But it was a humble little boy who confessed to Doby: "When I got to page twelve, I couldn't remember—just could not remember what comes after 'potentialities' and 'incomprehensibility' except 'asafœtida.' If they had spelled that word—that 'asafœtida'—I could not have told them the next word. I did not know what it was."
Doby was appalled, as well he might be, by this narrow escape. What if they had failed? That their plan had ended fortunately moved him to say, earnestly: "I like you. I am going to give you my New England primer to remember me by. It's got pictures in it. I don't need it any more. I'll put my name on the back cover, then you can always see who gave it to you. The schoolma'am loaned me this lead on purpose so we can do good printing." And he set down primly the letters, OBADIAH HOLMAN.

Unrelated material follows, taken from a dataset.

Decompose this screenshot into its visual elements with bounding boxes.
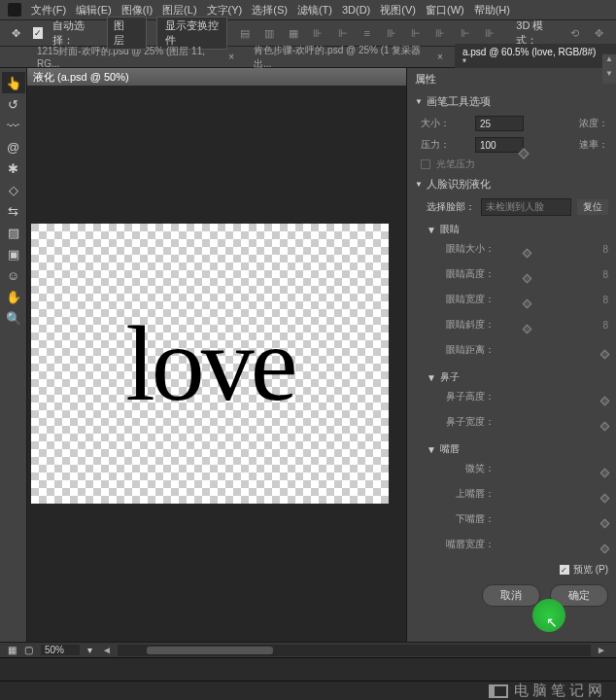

"Now," he continued, passing over the lead, "you can have your name in the front to show that it is your book."
Smiling happily at the giver and the gift, the little boy from Kentucky, who was soon to become a Hoosier, carefully wrote his name. Doby, straining his eyes in the moonlight, looked over his shoulder and read the words, ABRAHAM LINCOLN.
XI
A PIONEER PUPPY
A Wagon-train Besieged by Fire and Wolves
"SMOKE!" cried Obadiah Holman. "Smoke!" The men of the wagon-train drew together anxiously. They, too, had smelled smoke. But no one of them had wanted to say so.